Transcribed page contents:
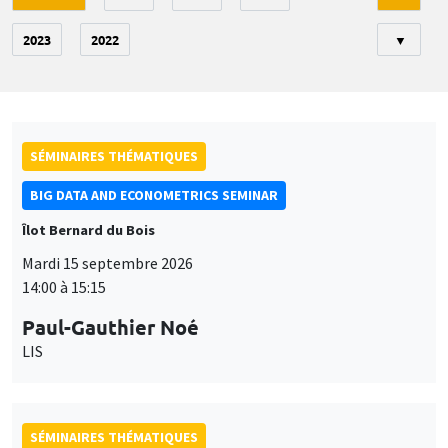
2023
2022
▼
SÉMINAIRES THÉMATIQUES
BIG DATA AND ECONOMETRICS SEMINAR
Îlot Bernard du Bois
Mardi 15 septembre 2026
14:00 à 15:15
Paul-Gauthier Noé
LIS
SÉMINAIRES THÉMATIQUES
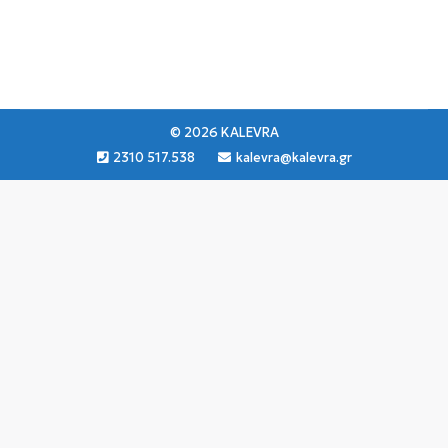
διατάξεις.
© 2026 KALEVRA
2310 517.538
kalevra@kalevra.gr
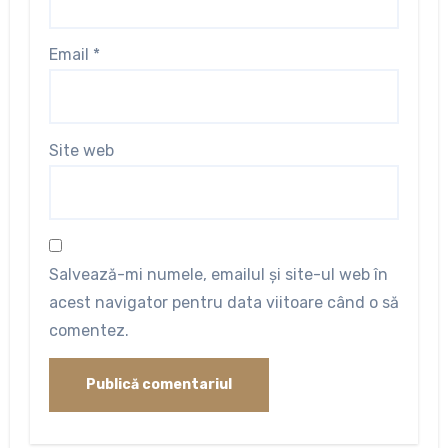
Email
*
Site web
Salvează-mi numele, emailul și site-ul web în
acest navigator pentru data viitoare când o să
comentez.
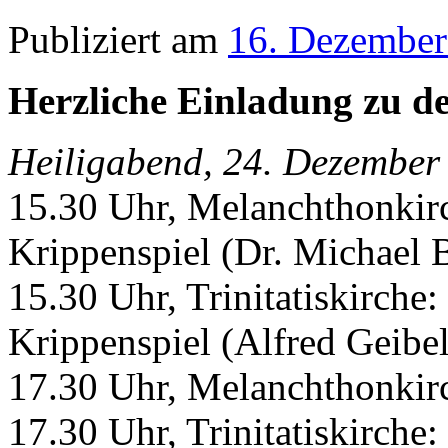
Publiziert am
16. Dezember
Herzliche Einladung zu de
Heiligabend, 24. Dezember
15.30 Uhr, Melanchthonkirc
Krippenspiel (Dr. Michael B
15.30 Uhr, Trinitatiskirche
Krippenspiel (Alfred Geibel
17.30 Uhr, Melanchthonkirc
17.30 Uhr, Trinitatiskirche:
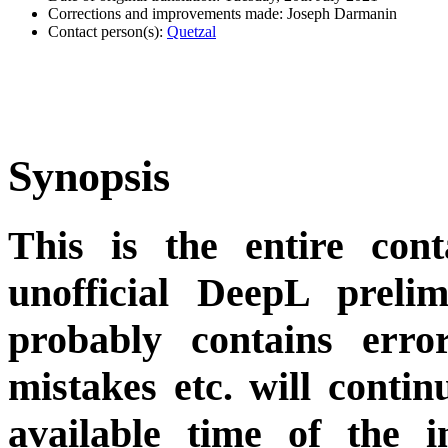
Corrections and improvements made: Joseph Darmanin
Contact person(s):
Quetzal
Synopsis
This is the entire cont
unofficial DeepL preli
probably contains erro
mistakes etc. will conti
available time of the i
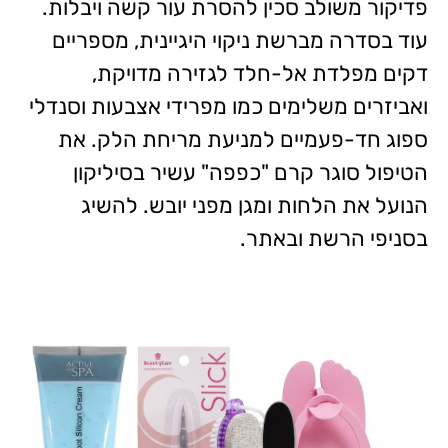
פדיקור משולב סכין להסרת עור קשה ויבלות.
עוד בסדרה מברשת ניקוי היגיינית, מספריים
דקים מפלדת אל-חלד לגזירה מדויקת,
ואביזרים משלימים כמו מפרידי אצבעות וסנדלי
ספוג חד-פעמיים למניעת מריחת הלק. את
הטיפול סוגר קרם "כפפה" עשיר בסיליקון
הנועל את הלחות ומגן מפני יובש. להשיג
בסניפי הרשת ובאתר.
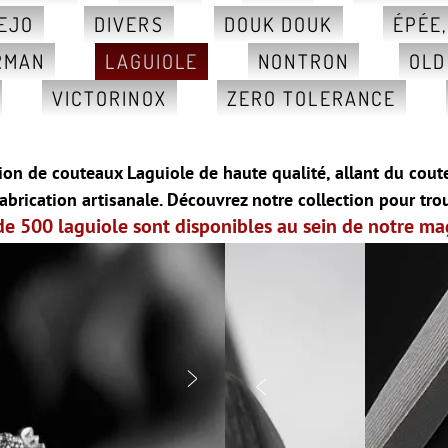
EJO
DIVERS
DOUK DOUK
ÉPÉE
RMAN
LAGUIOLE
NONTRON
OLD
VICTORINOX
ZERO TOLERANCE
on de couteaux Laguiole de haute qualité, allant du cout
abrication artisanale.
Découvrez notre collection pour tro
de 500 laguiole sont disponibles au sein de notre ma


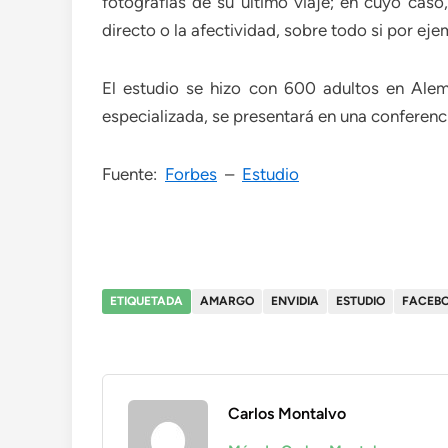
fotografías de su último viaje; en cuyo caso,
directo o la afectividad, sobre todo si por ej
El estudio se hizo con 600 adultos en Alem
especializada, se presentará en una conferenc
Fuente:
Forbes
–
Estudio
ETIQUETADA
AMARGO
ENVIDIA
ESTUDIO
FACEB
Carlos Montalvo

==

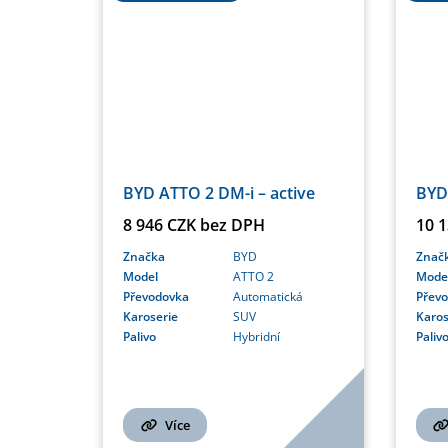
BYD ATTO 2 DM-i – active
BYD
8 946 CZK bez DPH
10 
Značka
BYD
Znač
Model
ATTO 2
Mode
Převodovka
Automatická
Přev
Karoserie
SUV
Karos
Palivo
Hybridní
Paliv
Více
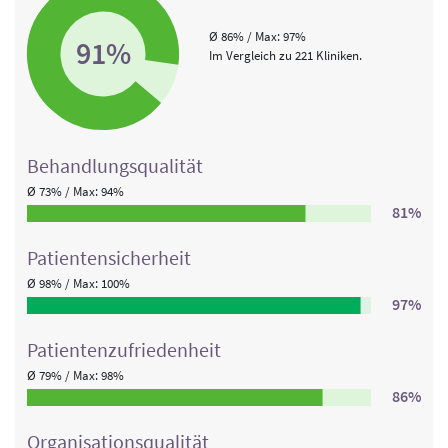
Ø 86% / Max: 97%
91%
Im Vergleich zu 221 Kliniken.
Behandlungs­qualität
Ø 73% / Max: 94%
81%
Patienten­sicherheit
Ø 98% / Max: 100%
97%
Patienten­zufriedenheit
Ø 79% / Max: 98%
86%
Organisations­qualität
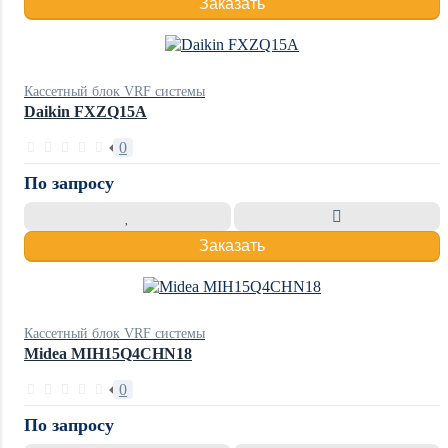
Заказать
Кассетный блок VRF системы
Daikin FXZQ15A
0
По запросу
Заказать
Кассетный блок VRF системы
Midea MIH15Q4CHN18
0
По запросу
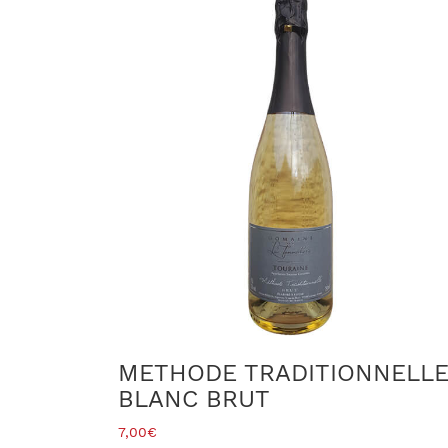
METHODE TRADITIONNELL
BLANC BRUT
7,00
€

---

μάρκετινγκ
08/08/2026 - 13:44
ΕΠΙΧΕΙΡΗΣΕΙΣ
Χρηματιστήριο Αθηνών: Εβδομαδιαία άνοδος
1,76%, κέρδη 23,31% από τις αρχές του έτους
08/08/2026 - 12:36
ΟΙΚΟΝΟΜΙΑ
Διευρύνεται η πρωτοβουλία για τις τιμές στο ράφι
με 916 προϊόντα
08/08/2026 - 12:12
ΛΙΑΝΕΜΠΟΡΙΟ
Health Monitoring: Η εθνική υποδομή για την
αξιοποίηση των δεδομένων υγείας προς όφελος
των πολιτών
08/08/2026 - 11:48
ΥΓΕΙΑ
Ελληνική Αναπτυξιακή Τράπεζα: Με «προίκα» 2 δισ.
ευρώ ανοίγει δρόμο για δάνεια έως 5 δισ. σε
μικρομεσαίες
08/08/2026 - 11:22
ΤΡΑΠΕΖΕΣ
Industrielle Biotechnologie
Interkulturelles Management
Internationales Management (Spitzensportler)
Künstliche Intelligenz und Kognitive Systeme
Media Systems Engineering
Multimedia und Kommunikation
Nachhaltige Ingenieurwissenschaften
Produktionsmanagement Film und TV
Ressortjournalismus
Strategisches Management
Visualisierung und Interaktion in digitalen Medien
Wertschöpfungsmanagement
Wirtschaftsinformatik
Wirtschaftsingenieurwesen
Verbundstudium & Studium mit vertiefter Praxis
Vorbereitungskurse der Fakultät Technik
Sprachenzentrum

> _Task item_
The required answer is the run of lines above, starting at the line with "especializada, se presentará en una conferenc" and ending at the line with "Carlos Montalvo", reproduced exactly with both ends.

> _Reply to the task_
especializada, se presentará en una conferenc
Fuente:
Forbes
–
Estudio
ETIQUETADA
AMARGO
ENVIDIA
ESTUDIO
FACEB
Carlos Montalvo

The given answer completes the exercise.